Kensi volvió de repente, acompañado por las chicas. Sobre el impermeable, que llevaban agarrado por las puntas, traían un montón de cartas. Tras ellos venía Dennis, que todavía se secaba el sudor.
— Creo que esto es todo — dijo —. ¿O se les ha ocurrido algo más?
— ¡Apartaos! — exigió Kensi.
Bajaron el impermeable junto al hogar y todos se pusieron a tirar las cartas al fuego. El hogar comenzó a zumbar. Izya metió la mano sana en el montón de papeles, escritos con tinta de diferentes colores, sacó una carta y, con su mueca habitual, comenzó a leerla con ansiedad.

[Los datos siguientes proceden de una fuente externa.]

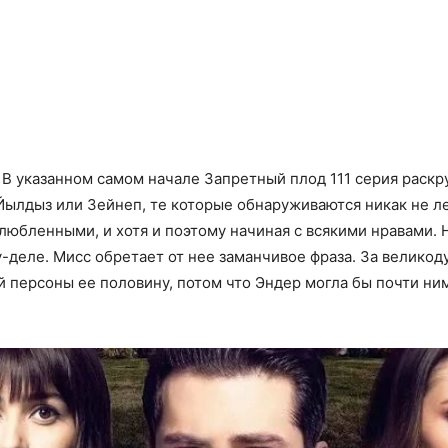
. В указанном самом начале Запретный плод 111 серия раск
Йылдыз или Зейнеп, те которые обнаруживаются никак не л
любленными, и хотя и поэтому начиная с всякими нравами.
у-деле. Мисс обретает от нее заманчивое фраза. За велико
 персоны ее половину, потом что Эндер могла бы почти ним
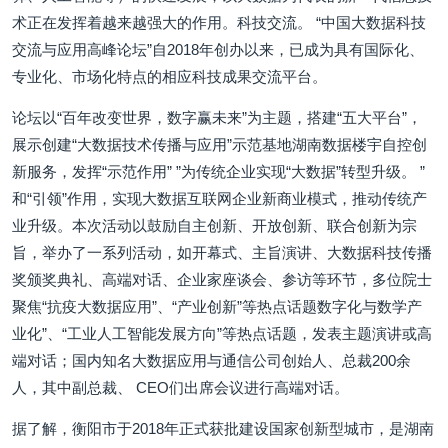
术正在发挥着越来越强大的作用。科技交流。 “中国大数据科技
交流与应用高峰论坛”自2018年创办以来，已成为具有国际化、
专业化、市场化特点的相应科技成果交流平台。
论坛以“百年改变世界，数字赢未来”为主题，搭建“五大平台”，
展示创建“大数据技术传播与应用”示范基地湖南数据楼宇自控创
新服务，发挥“示范作用” ”为传统企业实现“大数据”转型升级。 ”
和“引领”作用，实现大数据互联网企业新商业模式，推动传统产
业升级。本次活动以鼓励自主创新、开放创新、联合创新为宗
旨，举办了一系列活动，如开幕式、主旨演讲、大数据科技传播
奖颁奖典礼、高端对话、企业家座谈会、参访等环节，多位院士
聚焦“抗疫大数据应用”、“产业创新”等热点话题数字化与数学产
业化”、“工业人工智能发展方向”等热点话题，发表主题演讲或高
端对话；国内知名大数据应用与通信公司创始人、总裁200余
人，其中副总裁、 CEO们出席会议进行高端对话。
据了解，衡阳市于2018年正式获批建设国家创新型城市，是湖南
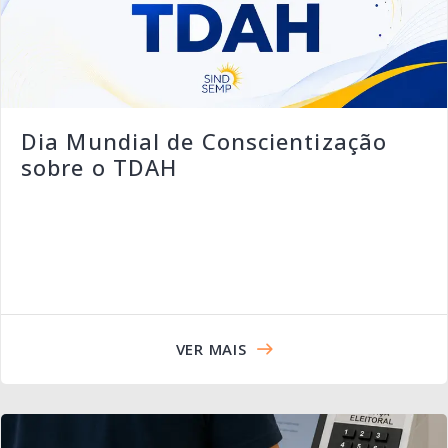
Dia Mundial de Conscientização
sobre o TDAH
VER MAIS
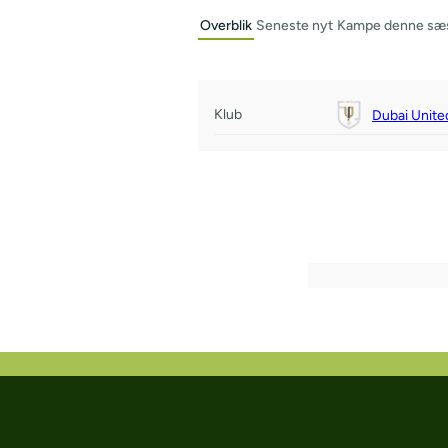
Overblik
Seneste nyt
Kampe denne sæ
Klub
Dubai Unite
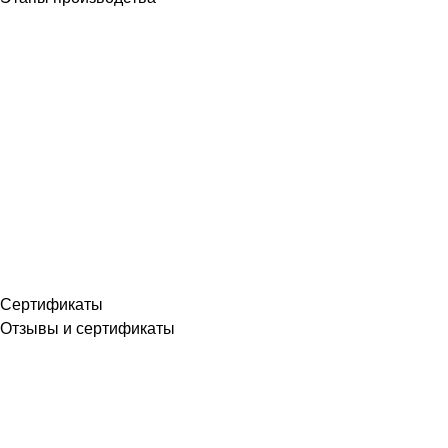
Сертификаты
Отзывы и сертификаты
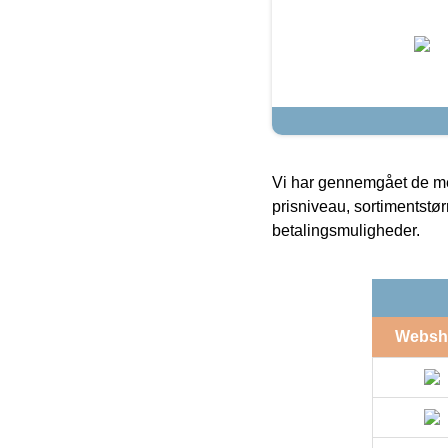
Vi har gennemgået de mes
prisniveau, sortimentstø
betalingsmuligheder.
Websh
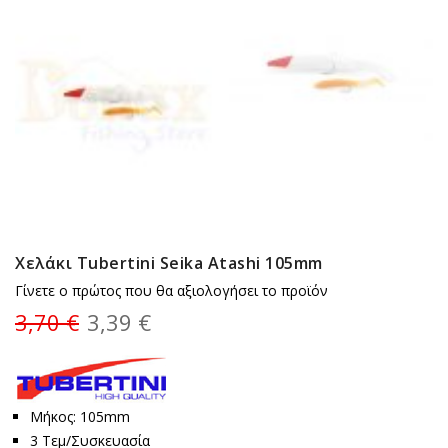
Χελάκι Tubertini Seika Atashi 105mm
Γίνετε ο πρώτος που θα αξιολογήσει το προϊόν
3,70 €
3,39 €
Μήκος: 105mm
3 Τεμ/Συσκευασία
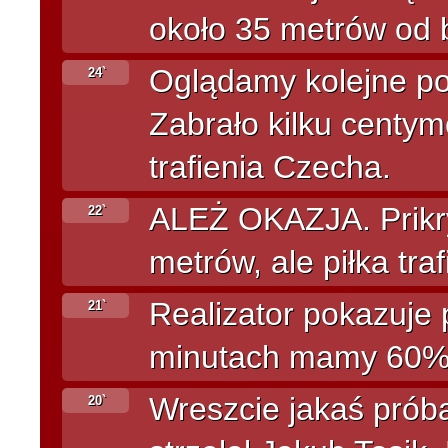
około 35 metrów od 
Oglądamy kolejne pow
24`
Zabrało kilku centy
trafienia Czecha.
ALEŻ OKAZJA. Prikry
22`
metrów, ale piłka tra
Realizator pokazuje 
21`
minutach mamy 60% p
Wreszcie jakaś prób
20`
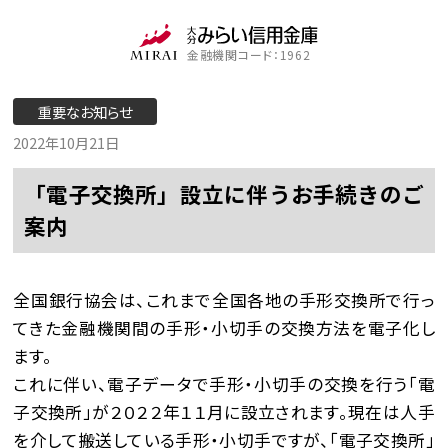
金融機関コード：1962
重要なお知らせ
2022年10月21日
「電子交換所」設立に伴うお手続きのご
案内
全国銀行協会は、これまで全国各地の手形交換所で行っ
てきた金融機関間の手形・小切手の交換方法を電子化し
ます。
これに伴い、電子データで手形・小切手の交換を行う「電
子交換所」が２０２２年１１月に設立されます。現在は人手
を介して搬送している手形・小切手ですが、「電子交換所」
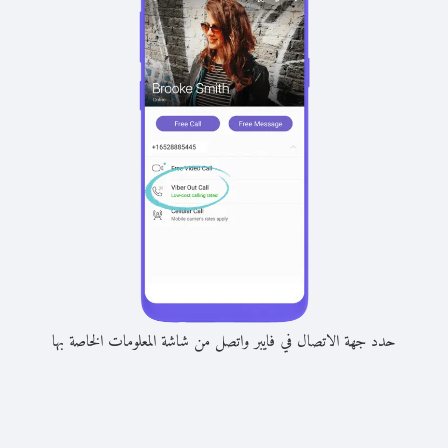
حدد جهة الاتصال في فايبر واتصل من شاشة المعلومات الخاصة بها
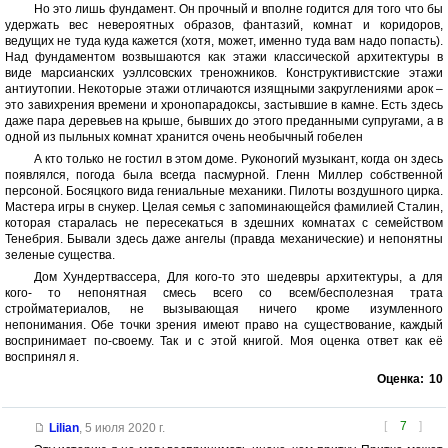
Но это лишь фундамент. Он прочный и вполне годится для того что бы
удержать вес невероятных образов, фантазий, комнат и коридоров,
ведущих не туда куда кажется (хотя, может, именно туда вам надо попасть).
Над фундаментом возвышаются как этажи классической архитектуры в
виде марсианских уэллсовских треножников. Конструктивистские этажи
антиутопии. Некоторые этажи отличаются изящными закруглениями арок –
это завихрения времени и хронопарадоксы, застывшие в камне. Есть здесь
даже пара деревьев на крыше, бывших до этого преданными супругами, а в
одной из пыльных комнат хранится очень необычный гобелен
А кто только не гостил в этом доме. Руконогий музыкант, когда он здесь
появлялся, погода была всегда пасмурной. Гленн Миллер собственной
персоной. Босяцкого вида гениальные механики. Пилоты воздушного цирка.
Мастера игры в снукер. Целая семья с запоминающейся фамилией Сталин,
которая старалась не пересекаться в здешних комнатах с семейством
Тенебрия. Бывали здесь даже ангелы (правда механические) и непонятны
зеленые существа.
Дом Хундертвассера, Для кого-то это шедевры архитектуры, а для
кого- то непонятная смесь всего со всем/бесполезная трата
стройматериалов, не вызывающая ничего кроме изумленного
непонимания. Обе точки зрения имеют право на существование, каждый
воспринимает по-своему. Так и с этой книгой. Моя оценка ответ как её
воспринял я.
Оценка:
10
[
7
]
Lilian
,
5 июля 2020 г.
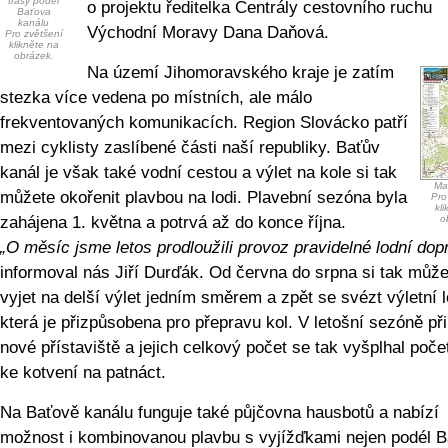
trasy podél
o projektu ředitelka Centrály cestovního ruchu
Baťova
kanálu
Východní Moravy Dana Daňová.
Pro zvětšení
klikněte na
obrázek.
Na území Jihomoravského kraje je zatím
stezka více vedena po místních, ale málo
frekventovaných komunikacích. Region Slovácko patří
mezi cyklisty zaslíbené části naší republiky. Baťův
kanál je však také vodní cestou a výlet na kole si tak
Map
můžete okořenit plavbou na lodi. Plavební sezóna byla
Pro
kl
zahájena 1. května a potrvá až do konce října.
o
„O měsíc jsme letos prodloužili provoz pravidelné lodní dop
informoval nás Jiří Durďák. Od června do srpna si tak může
vyjet na delší výlet jedním směrem a zpět se svézt výletní l
která je přizpůsobena pro přepravu kol. V letošní sezóně přib
nové přístaviště a jejich celkový počet se tak vyšplhal poče
ke kotvení na patnáct.
Na Baťově kanálu funguje také půjčovna hausbotů a nabízí
možnost i kombinovanou plavbu s vyjížďkami nejen podél 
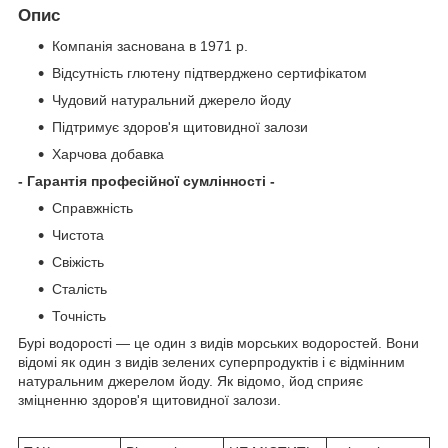
Опис
Компанія заснована в 1971 р.
Відсутність глютену підтверджено сертифікатом
Чудовий натуральний джерело йоду
Підтримує здоров'я щитовидної залози
Харчова добавка
- Гарантія професійної сумлінності -
Справжність
Чистота
Свіжість
Сталість
Точність
Бурі водорості — це один з видів морських водоростей. Вони
відомі як один з видів зелених суперпродуктів і є відмінним
натуральним джерелом йоду. Як відомо, йод сприяє
зміцненню здоров'я щитовидної залози.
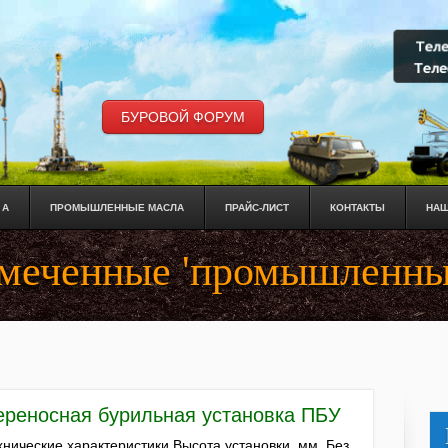
БУРОВОЙ ФОРУМ
 А
ПРОМЫШЛЕННЫЕ МАСЛА
ПРАЙС-ЛИСТ
КОНТАКТЫ
НАШ
омеченные 'промышленны
ереносная бурильная установка ПБУ
хнические характеристики Высота установки, мм. Без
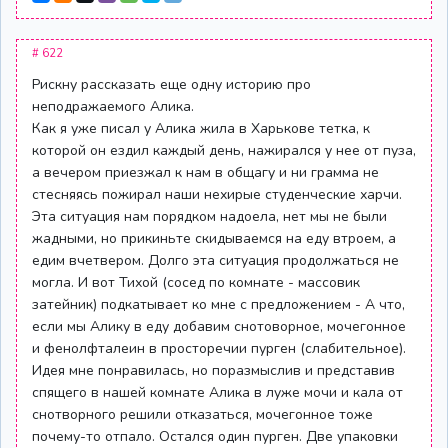
# 622
Рискну рассказать еще одну историю про
неподражаемого Алика.
Как я уже писал у Алика жила в Харькове тетка, к
которой он ездил каждый день, нажирался у нее от пуза,
а вечером приезжал к нам в общагу и ни грамма не
стесняясь пожирал наши нехирые студенческие харчи.
Эта ситуация нам порядком надоела, нет мы не были
жадными, но прикиньте скидываемся на еду втроем, а
едим вчетвером. Долго эта ситуация продолжаться не
могла. И вот Тихой (сосед по комнате - массовик
затейник) подкатывает ко мне с предложением - А что,
если мы Алику в еду добавим снотоворное, мочегонное
и фенолфталеин в просторечии пурген (слабительное).
Идея мне понравилась, но поразмыслив и представив
спящего в нашей комнате Алика в луже мочи и кала от
снотворного решили отказаться, мочегонное тоже
почему-то отпало. Остался один пурген. Две упаковки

— ¿Quién fue el que dijo que los manuscritos no arden? — balbuceó Dennis mientras resoplaba. Se sentó tras la mesa y encendió un cigarrillo —. En mi opinión, arden muy bien… Qué calor. ¿Abrimos las ventanas?
De repente, la secretaria chilló, se levantó de un salto y salió corriendo. — ¡Se me había olvidado — susurraba —, se me había olvidado por completo!
— ¿Cómo se llama? — se apresuró a preguntar Andrei.